Posts Tagged ‘economic crisis’

Quote of the Day

Thursday, January 15th, 2009

“We are, and will remain, a bank” - Vikram Pandit, Citigroup CEO. (h/t King Felix)

Holy contango, Batman! Sorry, that doesn’t make sense, but I just can’t get the word ‘contango’ out of my head. In any case, way to aim for the stars, Vikram!

Geithner’s Last 48 Hours

Thursday, January 15th, 2009

Republican Senators Hatch and Graham - not a duo likely to bolt across the aisle any time soon - have downplayed the Treasury Secretary nominee’s history with (supposedly accidental) non-payment of taxes. Hatch says that none of us are perfect, while Graham pleads that this is not the time for partisan interference with appointments to top economic jobs. So, nothing to see here, right?

That is the conventional wisdom at this point, but Michelle Malkin laughs at convention (and isn’t so wild about wisdom, either):

Time for the Geithner withdrawal betting pool. My guess? Friday 6:45pm Eastern.

I’m going to go with March 2011. This seems like one of those scandals that will be slow to develop…

Stimulus Size

Friday, January 9th, 2009

Obama, speaking very reasonably about concerns that his stimulus package isn’t big enough:

If Krugman thinks $800 billion isn’t going to get our economy going, it makes sense for him to say so. But we’re at far too early a stage to justify his histrionics about it. The real debate over the bill hasn’t even started yet, and we have very little idea what other bills are going to be introduced in the early days of the new administration that will also spend money in a relevant way. There simply isn’t anything to get worked up about yet.

Meanwhile, I’m with Felix Salmon on the meaninglessness of Obama’s goal to “create or save” 3 million jobs. It might be sound politically though, as a reassuring sound-byte that can’t come back to haunt him. Unlike a net increase in jobs, a “saved job” isn’t the sort of thing you can measure. I could buy a six-pack at the corner store and claim I’d saved 3 million jobs. I’d be lying, but as long as there were still more than 3 million people in the country working, it’s not clear how you could prove me wrong.

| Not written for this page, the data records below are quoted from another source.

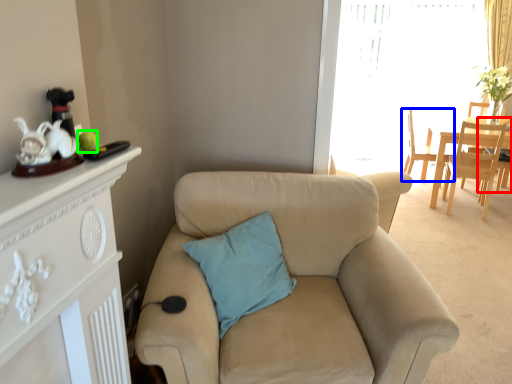 Question: Which is nearer to the armchair (highlighted by a red box)? chair (highlighted by a blue box) or teal (highlighted by a green box).

Choices:
 (A) chair
 (B) teal

Answer: (A) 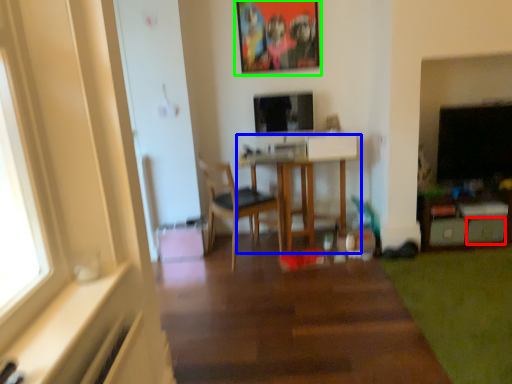 Question: Which is nearer to the drawer (highlighted by a red box)? table (highlighted by a blue box) or picture frame (highlighted by a green box).

Choices:
 (A) table
 (B) picture frame

Answer: (A)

Ruffini Pourin’ from the Sky

Tuesday, January 6th, 2009

Pat Ruffini is a pretty awful person, as has been mentioned in this space before. But he is what he is, and proud of it. When thinking about the GOP’s best political response to the financial crisis, he doesn’t even pretend to actually care about the economy itself:

The GOP’s number one priority politically is to set into motion a series of events that will make Obama look more ineffective, partisan, and unpopular than he is today. Playing hard-to-get on the stimulus is one way to do it. And we need to set the stage for a unified and effective Republican opposition that will actually fight from top to bottom.

Go on with your bad self, Patrick.

(h/t Sullivan)

Bling Blung

Tuesday, December 30th, 2008

Here, from the WSJ, is far and away the most reproduced chart of the week, if not the year:

Overall, that’s obviously bad news. So obviously, in fact, that I have nothing to say about it. The breakdown, though, is interesting. On the one hand, I suspect that the greater drop in luxury purchasing means that the overall numbers aren’t as bad as they seem. My understanding of Keynesian economics is fairly primative, but it does seem to be widely agreed that, despite our focus on overall spending levels, not all spending is created equal in its ability to provide stimulus. Crudely put, spending $100 on a physical object made with $85 worth of materials which were in turn the product of $75 worth of mining labor is terrific spending, stimulus-wise, while spending $100 on a painting produced with $3.50 worth of art supplies is not. This isn’t to say that the latter sort of spending isn’t useful at all; for one thing, it makes it more likely that the artist will eat, and it takes a village to make a cheesburger. But if all we cared about was stimulus, we would pass on paintings.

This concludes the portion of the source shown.